Assignment:
There is one span to output from the data below: the lines starting at the line with "Второстепенные персонажи также" and ending at the line with "различные социальные слои". Output it exactly, ends included, nothing more.

Supplied records:
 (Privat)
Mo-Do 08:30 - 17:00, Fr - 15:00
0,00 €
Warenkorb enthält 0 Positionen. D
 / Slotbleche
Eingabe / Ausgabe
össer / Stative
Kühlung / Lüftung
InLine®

...

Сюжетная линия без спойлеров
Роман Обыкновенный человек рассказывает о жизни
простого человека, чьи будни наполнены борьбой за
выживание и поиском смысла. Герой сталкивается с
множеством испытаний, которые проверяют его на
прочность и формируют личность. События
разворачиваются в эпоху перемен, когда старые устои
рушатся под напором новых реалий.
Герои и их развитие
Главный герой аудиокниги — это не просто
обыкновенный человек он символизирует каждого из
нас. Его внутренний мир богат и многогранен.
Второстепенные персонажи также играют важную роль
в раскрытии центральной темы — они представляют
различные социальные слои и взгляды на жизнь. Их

Answer section:
Второстепенные персонажи также играют важную роль
в раскрытии центральной темы — они представляют
различные социальные слои и взгляды на жизнь. Их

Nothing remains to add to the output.